Task directions:
The whole listing, from first line to last: copy it exactly.

**** Input ****

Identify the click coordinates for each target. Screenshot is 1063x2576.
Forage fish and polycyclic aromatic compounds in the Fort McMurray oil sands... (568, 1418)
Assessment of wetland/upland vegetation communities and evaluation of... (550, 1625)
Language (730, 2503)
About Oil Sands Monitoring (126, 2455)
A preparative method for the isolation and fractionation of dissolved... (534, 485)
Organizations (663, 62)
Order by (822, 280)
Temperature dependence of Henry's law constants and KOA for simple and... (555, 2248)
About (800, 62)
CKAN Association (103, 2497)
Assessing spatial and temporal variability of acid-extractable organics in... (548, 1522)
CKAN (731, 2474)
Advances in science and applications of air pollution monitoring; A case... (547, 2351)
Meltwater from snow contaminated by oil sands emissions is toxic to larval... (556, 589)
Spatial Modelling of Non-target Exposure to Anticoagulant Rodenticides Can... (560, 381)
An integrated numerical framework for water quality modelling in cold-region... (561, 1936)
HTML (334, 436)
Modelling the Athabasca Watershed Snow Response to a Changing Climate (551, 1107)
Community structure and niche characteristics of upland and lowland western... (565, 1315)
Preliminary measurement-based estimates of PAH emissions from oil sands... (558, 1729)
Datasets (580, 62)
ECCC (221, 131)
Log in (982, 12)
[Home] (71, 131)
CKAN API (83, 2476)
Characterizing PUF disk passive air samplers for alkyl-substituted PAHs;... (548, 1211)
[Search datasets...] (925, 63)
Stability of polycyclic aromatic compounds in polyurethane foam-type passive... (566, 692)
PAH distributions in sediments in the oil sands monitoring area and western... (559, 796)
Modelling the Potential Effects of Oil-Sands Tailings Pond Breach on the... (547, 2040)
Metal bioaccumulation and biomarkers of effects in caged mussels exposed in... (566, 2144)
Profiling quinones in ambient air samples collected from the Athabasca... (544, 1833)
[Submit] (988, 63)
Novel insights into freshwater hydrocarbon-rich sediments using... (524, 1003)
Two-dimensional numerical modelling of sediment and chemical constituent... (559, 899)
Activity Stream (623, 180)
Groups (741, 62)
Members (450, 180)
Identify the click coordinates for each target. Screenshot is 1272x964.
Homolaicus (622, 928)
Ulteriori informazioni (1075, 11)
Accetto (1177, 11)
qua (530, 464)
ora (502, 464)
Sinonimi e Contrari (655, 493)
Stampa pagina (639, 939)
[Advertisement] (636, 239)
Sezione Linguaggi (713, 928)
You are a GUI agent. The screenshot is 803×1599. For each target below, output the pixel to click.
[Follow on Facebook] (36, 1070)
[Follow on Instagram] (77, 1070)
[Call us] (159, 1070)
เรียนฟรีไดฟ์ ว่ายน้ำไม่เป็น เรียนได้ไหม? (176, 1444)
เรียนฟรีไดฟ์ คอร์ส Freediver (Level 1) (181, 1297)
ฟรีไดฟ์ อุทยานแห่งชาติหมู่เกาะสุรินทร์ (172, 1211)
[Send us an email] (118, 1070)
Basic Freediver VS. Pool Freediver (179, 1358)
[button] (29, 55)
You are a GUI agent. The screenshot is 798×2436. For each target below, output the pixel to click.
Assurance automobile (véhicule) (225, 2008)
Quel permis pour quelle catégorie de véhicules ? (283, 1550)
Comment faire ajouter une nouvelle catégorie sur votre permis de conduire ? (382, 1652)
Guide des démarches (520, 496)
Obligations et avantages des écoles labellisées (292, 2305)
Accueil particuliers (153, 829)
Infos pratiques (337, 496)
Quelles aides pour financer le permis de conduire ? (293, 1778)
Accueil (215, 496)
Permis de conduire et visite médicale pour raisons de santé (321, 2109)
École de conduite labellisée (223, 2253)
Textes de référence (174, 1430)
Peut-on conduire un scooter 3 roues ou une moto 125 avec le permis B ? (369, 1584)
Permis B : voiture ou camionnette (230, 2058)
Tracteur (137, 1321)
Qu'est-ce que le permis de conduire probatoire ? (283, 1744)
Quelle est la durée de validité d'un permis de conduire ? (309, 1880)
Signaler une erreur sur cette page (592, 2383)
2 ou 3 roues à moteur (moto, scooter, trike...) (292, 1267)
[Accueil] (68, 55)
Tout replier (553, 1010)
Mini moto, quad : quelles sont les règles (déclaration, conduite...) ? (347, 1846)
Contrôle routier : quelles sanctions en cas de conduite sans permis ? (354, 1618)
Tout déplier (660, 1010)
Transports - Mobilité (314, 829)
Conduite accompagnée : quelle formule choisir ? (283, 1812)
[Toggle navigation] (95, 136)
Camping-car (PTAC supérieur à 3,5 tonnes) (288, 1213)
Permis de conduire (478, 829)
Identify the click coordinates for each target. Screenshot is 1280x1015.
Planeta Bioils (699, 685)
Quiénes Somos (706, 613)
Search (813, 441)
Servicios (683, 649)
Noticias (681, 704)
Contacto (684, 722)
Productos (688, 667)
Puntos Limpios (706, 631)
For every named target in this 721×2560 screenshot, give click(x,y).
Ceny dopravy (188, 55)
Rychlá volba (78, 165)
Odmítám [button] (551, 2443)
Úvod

****

Written response:
Identify the click coordinates for each target. Screenshot is 1063x2576.
Forage fish and polycyclic aromatic compounds in the Fort McMurray oil sands... (568, 1418)
Assessment of wetland/upland vegetation communities and evaluation of... (550, 1625)
Language (730, 2503)
About Oil Sands Monitoring (126, 2455)
A preparative method for the isolation and fractionation of dissolved... (534, 485)
Organizations (663, 62)
Order by (822, 280)
Temperature dependence of Henry's law constants and KOA for simple and... (555, 2248)
About (800, 62)
CKAN Association (103, 2497)
Assessing spatial and temporal variability of acid-extractable organics in... (548, 1522)
CKAN (731, 2474)
Advances in science and applications of air pollution monitoring; A case... (547, 2351)
Meltwater from snow contaminated by oil sands emissions is toxic to larval... (556, 589)
Spatial Modelling of Non-target Exposure to Anticoagulant Rodenticides Can... (560, 381)
An integrated numerical framework for water quality modelling in cold-region... (561, 1936)
HTML (334, 436)
Modelling the Athabasca Watershed Snow Response to a Changing Climate (551, 1107)
Community structure and niche characteristics of upland and lowland western... (565, 1315)
Preliminary measurement-based estimates of PAH emissions from oil sands... (558, 1729)
Datasets (580, 62)
ECCC (221, 131)
Log in (982, 12)
[Home] (71, 131)
CKAN API (83, 2476)
Characterizing PUF disk passive air samplers for alkyl-substituted PAHs;... (548, 1211)
[Search datasets...] (925, 63)
Stability of polycyclic aromatic compounds in polyurethane foam-type passive... (566, 692)
PAH distributions in sediments in the oil sands monitoring area and western... (559, 796)
Modelling the Potential Effects of Oil-Sands Tailings Pond Breach on the... (547, 2040)
Metal bioaccumulation and biomarkers of effects in caged mussels exposed in... (566, 2144)
Profiling quinones in ambient air samples collected from the Athabasca... (544, 1833)
[Submit] (988, 63)
Novel insights into freshwater hydrocarbon-rich sediments using... (524, 1003)
Two-dimensional numerical modelling of sediment and chemical constituent... (559, 899)
Activity Stream (623, 180)
Groups (741, 62)
Members (450, 180)
Identify the click coordinates for each target. Screenshot is 1272x964.
Homolaicus (622, 928)
Ulteriori informazioni (1075, 11)
Accetto (1177, 11)
qua (530, 464)
ora (502, 464)
Sinonimi e Contrari (655, 493)
Stampa pagina (639, 939)
[Advertisement] (636, 239)
Sezione Linguaggi (713, 928)
You are a GUI agent. The screenshot is 803×1599. For each target below, output the pixel to click.
[Follow on Facebook] (36, 1070)
[Follow on Instagram] (77, 1070)
[Call us] (159, 1070)
เรียนฟรีไดฟ์ ว่ายน้ำไม่เป็น เรียนได้ไหม? (176, 1444)
เรียนฟรีไดฟ์ คอร์ส Freediver (Level 1) (181, 1297)
ฟรีไดฟ์ อุทยานแห่งชาติหมู่เกาะสุรินทร์ (172, 1211)
[Send us an email] (118, 1070)
Basic Freediver VS. Pool Freediver (179, 1358)
[button] (29, 55)
You are a GUI agent. The screenshot is 798×2436. For each target below, output the pixel to click.
Assurance automobile (véhicule) (225, 2008)
Quel permis pour quelle catégorie de véhicules ? (283, 1550)
Comment faire ajouter une nouvelle catégorie sur votre permis de conduire ? (382, 1652)
Guide des démarches (520, 496)
Obligations et avantages des écoles labellisées (292, 2305)
Accueil particuliers (153, 829)
Infos pratiques (337, 496)
Quelles aides pour financer le permis de conduire ? (293, 1778)
Accueil (215, 496)
Permis de conduire et visite médicale pour raisons de santé (321, 2109)
École de conduite labellisée (223, 2253)
Textes de référence (174, 1430)
Peut-on conduire un scooter 3 roues ou une moto 125 avec le permis B ? (369, 1584)
Permis B : voiture ou camionnette (230, 2058)
Tracteur (137, 1321)
Qu'est-ce que le permis de conduire probatoire ? (283, 1744)
Quelle est la durée de validité d'un permis de conduire ? (309, 1880)
Signaler une erreur sur cette page (592, 2383)
2 ou 3 roues à moteur (moto, scooter, trike...) (292, 1267)
[Accueil] (68, 55)
Tout replier (553, 1010)
Mini moto, quad : quelles sont les règles (déclaration, conduite...) ? (347, 1846)
Contrôle routier : quelles sanctions en cas de conduite sans permis ? (354, 1618)
Tout déplier (660, 1010)
Transports - Mobilité (314, 829)
Conduite accompagnée : quelle formule choisir ? (283, 1812)
[Toggle navigation] (95, 136)
Camping-car (PTAC supérieur à 3,5 tonnes) (288, 1213)
Permis de conduire (478, 829)
Identify the click coordinates for each target. Screenshot is 1280x1015.
Planeta Bioils (699, 685)
Quiénes Somos (706, 613)
Search (813, 441)
Servicios (683, 649)
Noticias (681, 704)
Contacto (684, 722)
Productos (688, 667)
Puntos Limpios (706, 631)
For every named target in this 721×2560 screenshot, give click(x,y).
Ceny dopravy (188, 55)
Rychlá volba (78, 165)
Odmítám [button] (551, 2443)
Úvod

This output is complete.